Mystery is a great embarrassment to the modern mind. -Flannery O'Connor
I love visiting public places, like parks, because you never can guess at what visual spectacles await your visit. In downtown Savannah, Forsyth Park is the largest park, with a large, ornate fountain spitting streams of water in all directions. It's on all the Savannah post cards. We walk by this fountain and notice where a wedding is set-up and about to take place off to one side. We bring a picnic lunch with us and we walk away from the fountain, passing some wedding guests dressed in suits.
As we park ourselves on a low ledge to munch on our sandwiches, we scope out a big, black man who looks like a former football player, wearing a NC jersey but also holding onto the leashes of two very prissy looking Yorkies. Certainly an interesting contradiction before us. We saw a group of trendy SCAD Art students taking photos of each other by a tree. Nearby, some little children were playing with a ball that looked like a watermelon. A very large black man rode by us on his bike, which was creaking either from age or his weight. We passed by two Jewish men sitting on a bench in conversation. An old man in workout clothes was using a bench to stretch his calves.

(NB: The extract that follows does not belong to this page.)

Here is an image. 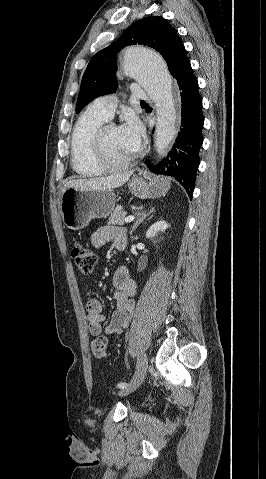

Whenever I am in an atmosphere to observe people, I am reminded how diverse and unique we all are, and how that is a beautiful thing. We may not understand the other people, and that's ok. God meant for us all to be different for a reason.
God's creativity.
Surely we could not have ever dreamed of such diversity among all people. Hanging out at a park, for me, is more evidence of God's fingerprints on our everyday.